> What you will do
Look below for the lines from the one with "Please note that" to the one with "I registered but cannot login!", and copy exactly those lines, both ends included.
-------- Entries provided --------
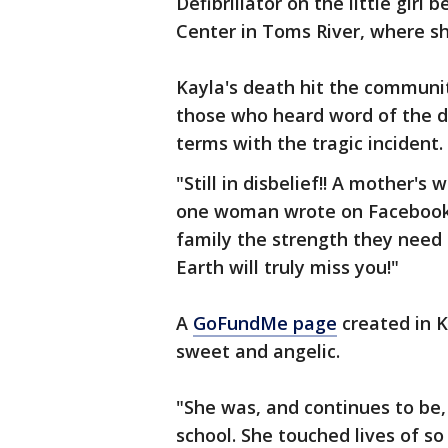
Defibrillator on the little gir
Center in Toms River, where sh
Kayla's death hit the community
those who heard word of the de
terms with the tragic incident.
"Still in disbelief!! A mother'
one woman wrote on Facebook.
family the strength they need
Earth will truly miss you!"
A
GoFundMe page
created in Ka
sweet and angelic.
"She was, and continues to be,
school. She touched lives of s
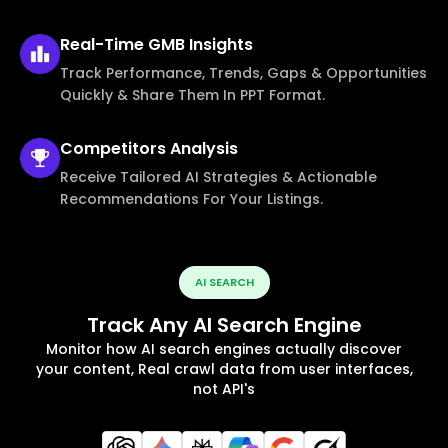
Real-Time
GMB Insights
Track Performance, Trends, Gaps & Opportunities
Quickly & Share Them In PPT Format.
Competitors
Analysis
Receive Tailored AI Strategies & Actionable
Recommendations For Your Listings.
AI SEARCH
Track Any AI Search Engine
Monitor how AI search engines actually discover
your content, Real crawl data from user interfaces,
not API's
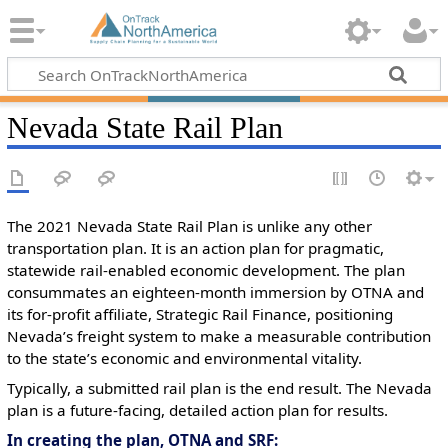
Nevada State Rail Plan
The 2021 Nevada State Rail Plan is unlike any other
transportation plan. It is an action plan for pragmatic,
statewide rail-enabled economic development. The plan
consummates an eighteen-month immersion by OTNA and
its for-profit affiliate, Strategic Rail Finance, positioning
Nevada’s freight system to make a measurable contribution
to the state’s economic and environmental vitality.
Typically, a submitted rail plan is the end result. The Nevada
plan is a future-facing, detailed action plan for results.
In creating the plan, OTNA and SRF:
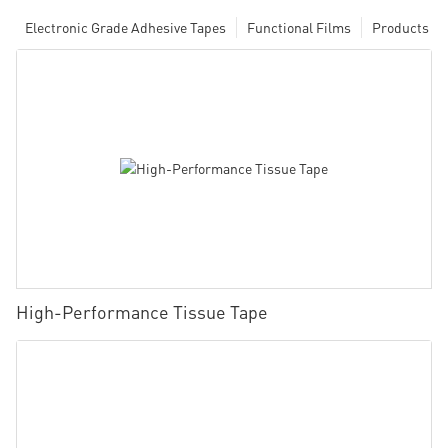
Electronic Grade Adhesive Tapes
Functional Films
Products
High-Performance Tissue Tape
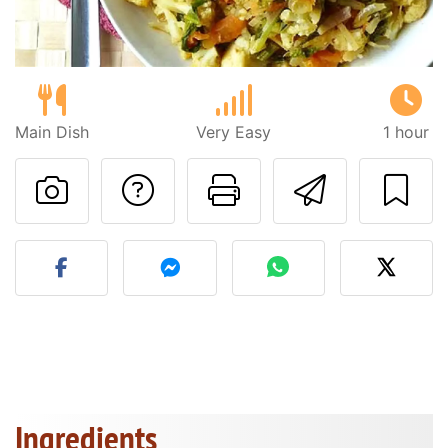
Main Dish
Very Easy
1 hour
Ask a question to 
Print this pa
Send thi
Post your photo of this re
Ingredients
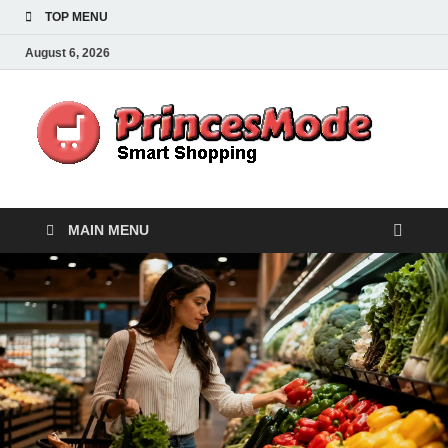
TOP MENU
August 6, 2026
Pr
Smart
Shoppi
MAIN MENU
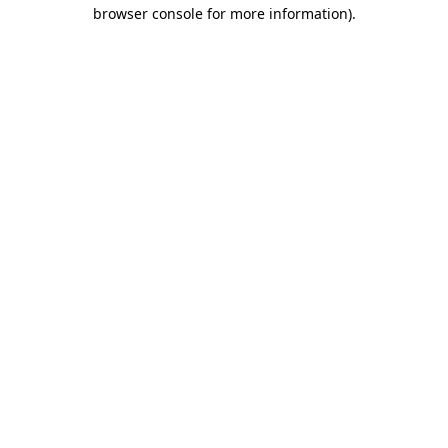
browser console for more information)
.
--------
-------- Entries provided --------
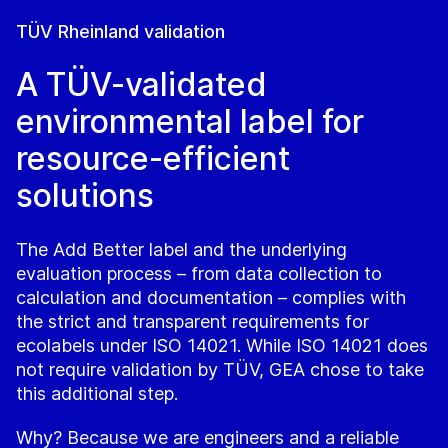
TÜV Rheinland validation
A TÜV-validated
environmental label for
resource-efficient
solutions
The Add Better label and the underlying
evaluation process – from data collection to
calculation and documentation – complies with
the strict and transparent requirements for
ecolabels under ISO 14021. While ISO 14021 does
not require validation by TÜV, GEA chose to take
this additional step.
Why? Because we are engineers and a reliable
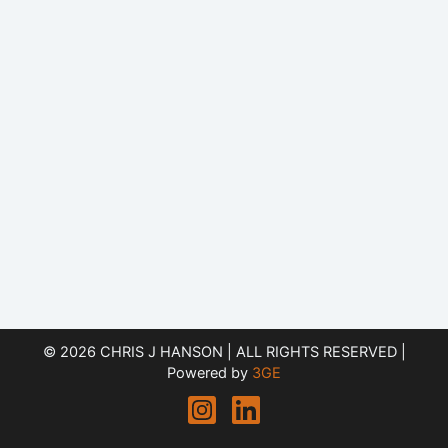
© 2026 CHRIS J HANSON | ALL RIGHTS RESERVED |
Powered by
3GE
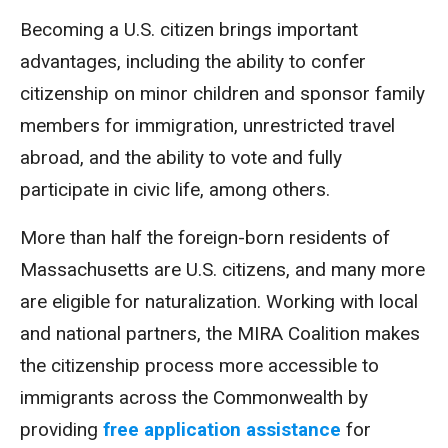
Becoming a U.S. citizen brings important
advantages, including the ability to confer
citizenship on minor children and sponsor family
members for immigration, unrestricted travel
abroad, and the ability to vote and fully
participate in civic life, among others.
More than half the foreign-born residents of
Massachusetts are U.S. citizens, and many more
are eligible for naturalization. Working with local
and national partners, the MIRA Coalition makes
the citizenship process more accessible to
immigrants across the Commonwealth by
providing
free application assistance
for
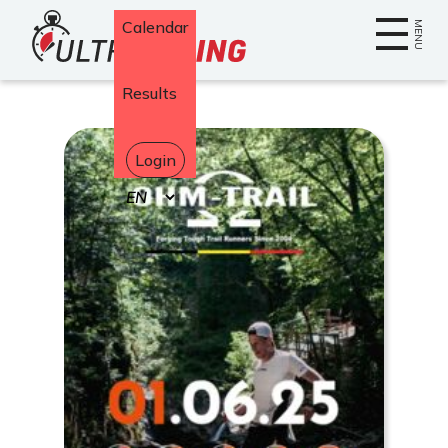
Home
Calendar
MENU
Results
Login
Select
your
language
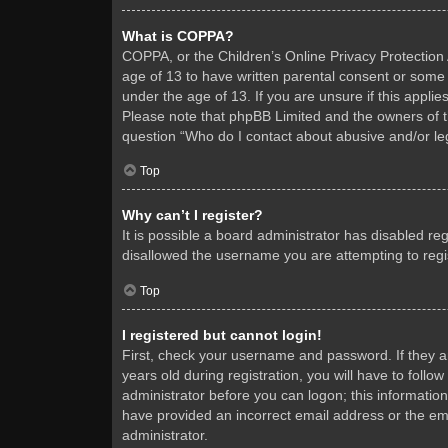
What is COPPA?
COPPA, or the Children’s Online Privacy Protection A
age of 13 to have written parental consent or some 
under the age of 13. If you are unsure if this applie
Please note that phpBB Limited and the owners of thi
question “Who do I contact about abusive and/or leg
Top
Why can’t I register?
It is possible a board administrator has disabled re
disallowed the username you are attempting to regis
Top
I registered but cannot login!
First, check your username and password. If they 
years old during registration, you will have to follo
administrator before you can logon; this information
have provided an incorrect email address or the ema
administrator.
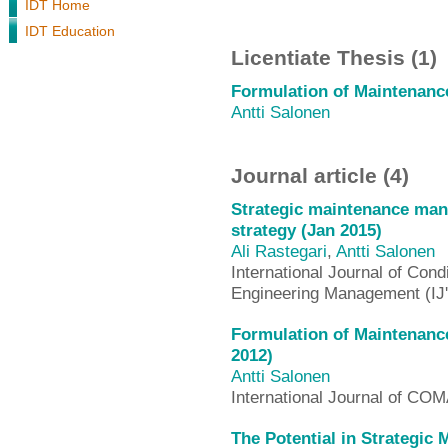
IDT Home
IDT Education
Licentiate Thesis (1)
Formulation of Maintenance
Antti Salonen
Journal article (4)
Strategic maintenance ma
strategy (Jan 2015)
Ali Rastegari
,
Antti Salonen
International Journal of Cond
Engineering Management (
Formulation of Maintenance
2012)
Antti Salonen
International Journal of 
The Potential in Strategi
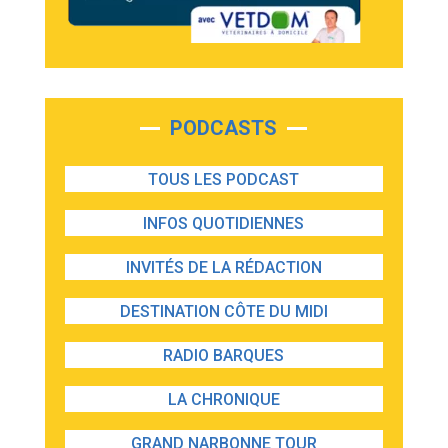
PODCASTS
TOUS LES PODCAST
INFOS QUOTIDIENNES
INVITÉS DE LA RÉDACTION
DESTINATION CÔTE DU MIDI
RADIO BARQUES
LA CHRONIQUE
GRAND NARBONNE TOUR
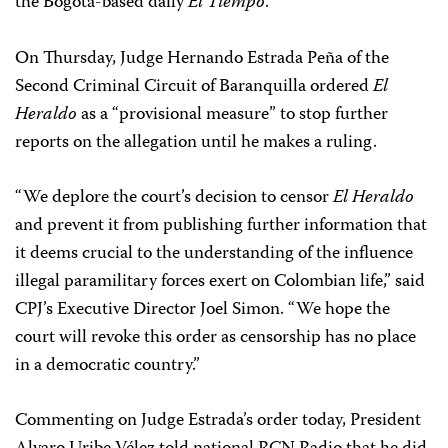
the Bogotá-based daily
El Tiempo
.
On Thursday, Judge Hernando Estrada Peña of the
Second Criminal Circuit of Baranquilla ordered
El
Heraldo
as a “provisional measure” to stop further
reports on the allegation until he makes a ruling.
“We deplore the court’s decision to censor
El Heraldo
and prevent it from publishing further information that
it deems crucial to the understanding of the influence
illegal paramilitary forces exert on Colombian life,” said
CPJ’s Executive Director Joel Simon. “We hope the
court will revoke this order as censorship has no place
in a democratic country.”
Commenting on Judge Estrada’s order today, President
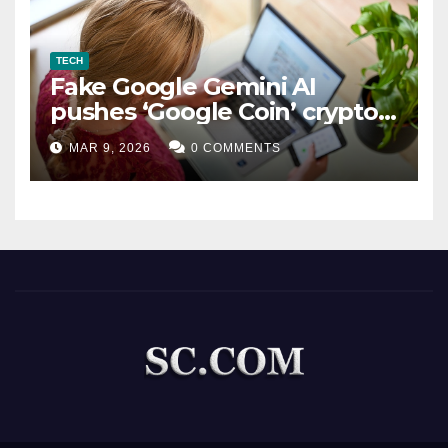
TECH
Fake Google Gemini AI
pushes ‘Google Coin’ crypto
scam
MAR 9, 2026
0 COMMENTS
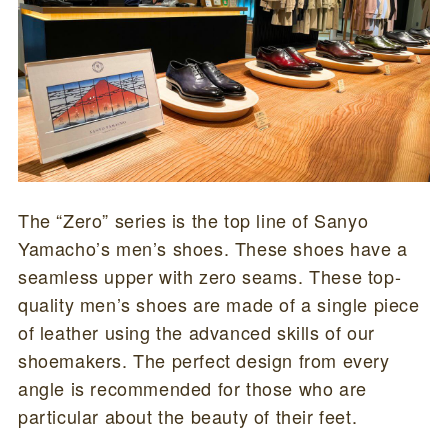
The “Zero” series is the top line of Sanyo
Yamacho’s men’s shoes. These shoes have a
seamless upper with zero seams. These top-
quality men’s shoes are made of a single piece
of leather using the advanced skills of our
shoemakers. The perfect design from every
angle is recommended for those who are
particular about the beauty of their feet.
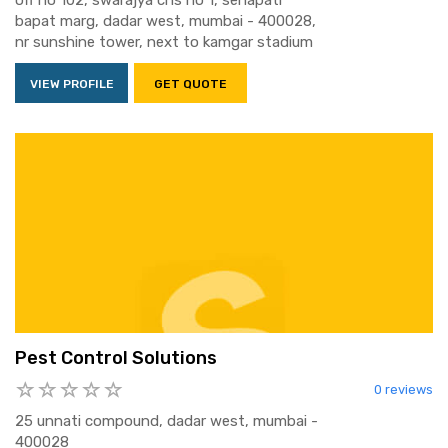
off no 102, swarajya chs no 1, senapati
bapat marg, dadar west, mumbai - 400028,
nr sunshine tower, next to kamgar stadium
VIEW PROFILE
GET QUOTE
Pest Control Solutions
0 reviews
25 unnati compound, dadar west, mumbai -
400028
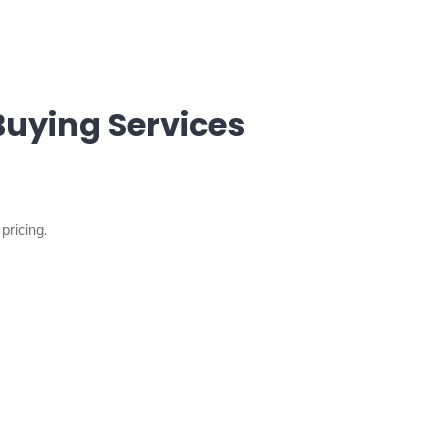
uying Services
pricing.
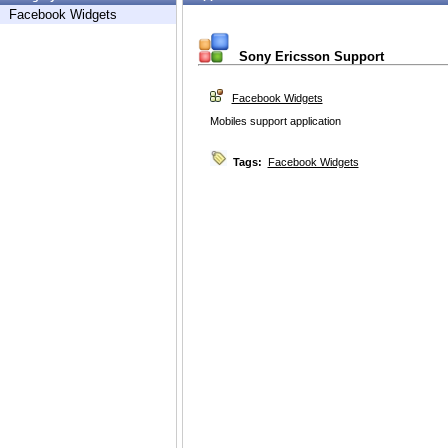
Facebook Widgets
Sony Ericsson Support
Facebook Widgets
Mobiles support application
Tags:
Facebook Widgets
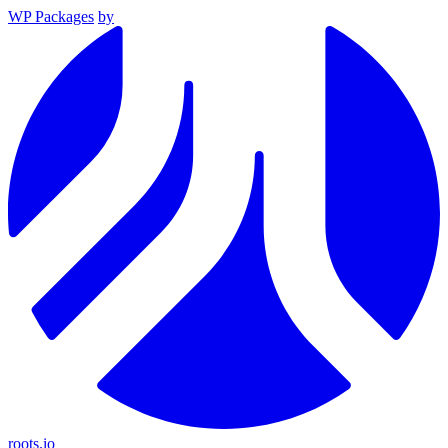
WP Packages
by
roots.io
--------
-------- Entries provided --------
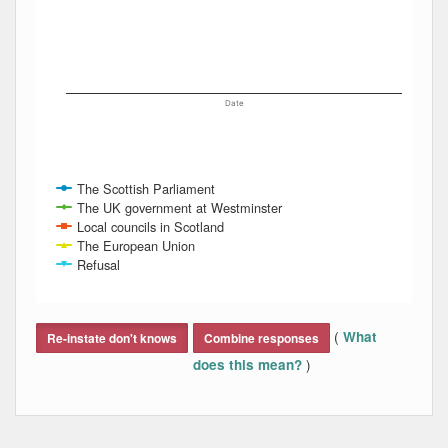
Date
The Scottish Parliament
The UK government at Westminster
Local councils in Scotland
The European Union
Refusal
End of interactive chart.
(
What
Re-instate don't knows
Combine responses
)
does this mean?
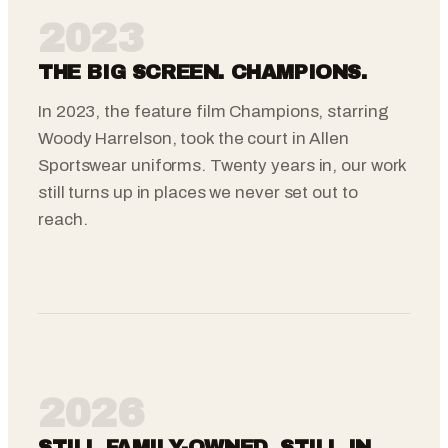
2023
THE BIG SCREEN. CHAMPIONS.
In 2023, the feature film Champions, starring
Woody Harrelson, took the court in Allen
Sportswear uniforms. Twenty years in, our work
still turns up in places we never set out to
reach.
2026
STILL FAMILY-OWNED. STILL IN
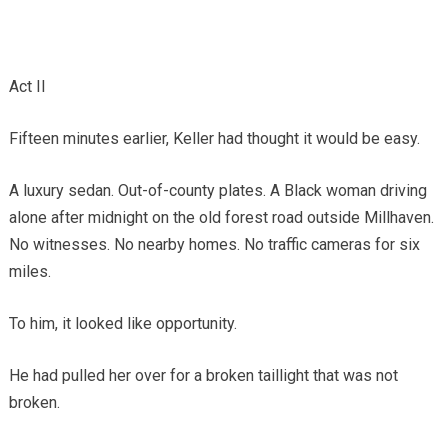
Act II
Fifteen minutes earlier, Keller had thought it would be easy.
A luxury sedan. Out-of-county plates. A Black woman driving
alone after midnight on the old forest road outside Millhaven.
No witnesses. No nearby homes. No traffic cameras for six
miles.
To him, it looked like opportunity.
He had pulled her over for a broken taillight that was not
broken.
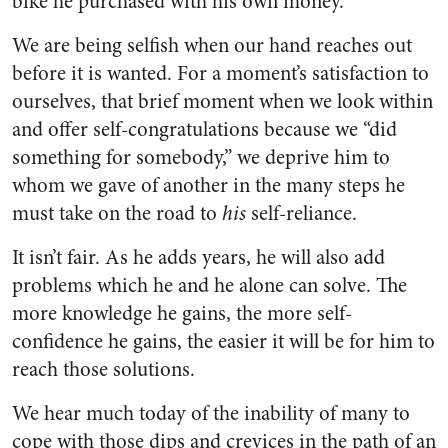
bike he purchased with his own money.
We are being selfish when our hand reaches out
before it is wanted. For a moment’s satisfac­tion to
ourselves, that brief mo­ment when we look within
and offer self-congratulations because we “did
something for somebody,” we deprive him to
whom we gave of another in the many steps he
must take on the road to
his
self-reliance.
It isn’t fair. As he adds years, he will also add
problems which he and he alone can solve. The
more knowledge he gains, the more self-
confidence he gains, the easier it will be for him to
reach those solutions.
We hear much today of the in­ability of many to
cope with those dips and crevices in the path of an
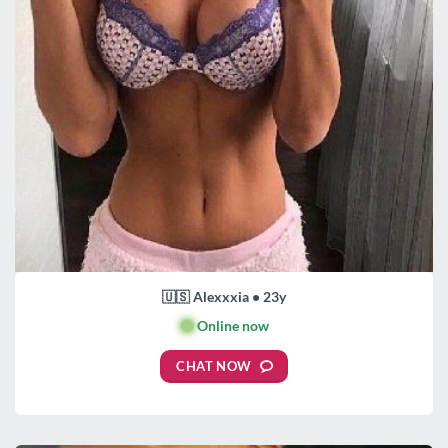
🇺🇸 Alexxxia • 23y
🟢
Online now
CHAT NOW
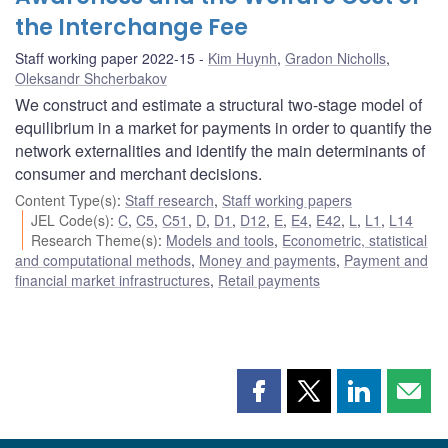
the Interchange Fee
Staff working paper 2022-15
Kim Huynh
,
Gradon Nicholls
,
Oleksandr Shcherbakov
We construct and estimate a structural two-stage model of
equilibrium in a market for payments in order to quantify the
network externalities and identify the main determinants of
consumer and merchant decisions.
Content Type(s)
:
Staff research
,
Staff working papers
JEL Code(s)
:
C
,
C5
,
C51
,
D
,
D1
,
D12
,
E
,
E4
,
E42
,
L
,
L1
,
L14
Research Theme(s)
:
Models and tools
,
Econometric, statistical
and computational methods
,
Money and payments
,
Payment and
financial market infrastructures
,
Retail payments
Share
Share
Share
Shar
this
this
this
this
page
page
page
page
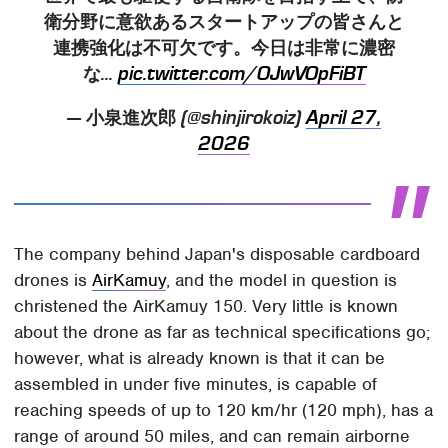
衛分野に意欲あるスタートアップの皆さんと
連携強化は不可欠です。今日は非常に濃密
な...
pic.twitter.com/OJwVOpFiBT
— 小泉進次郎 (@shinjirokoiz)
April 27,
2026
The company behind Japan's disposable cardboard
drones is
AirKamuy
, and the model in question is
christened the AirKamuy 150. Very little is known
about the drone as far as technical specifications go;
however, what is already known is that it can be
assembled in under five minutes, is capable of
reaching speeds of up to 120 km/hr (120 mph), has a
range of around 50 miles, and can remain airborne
--------
> Exercise solution
Please note that phpBB Limited and the owners of thi
question “Who do I contact about abusive and/or leg
Top
Why can’t I register?
It is possible a board administrator has disabled re
disallowed the username you are attempting to regis
Top
I registered but cannot login!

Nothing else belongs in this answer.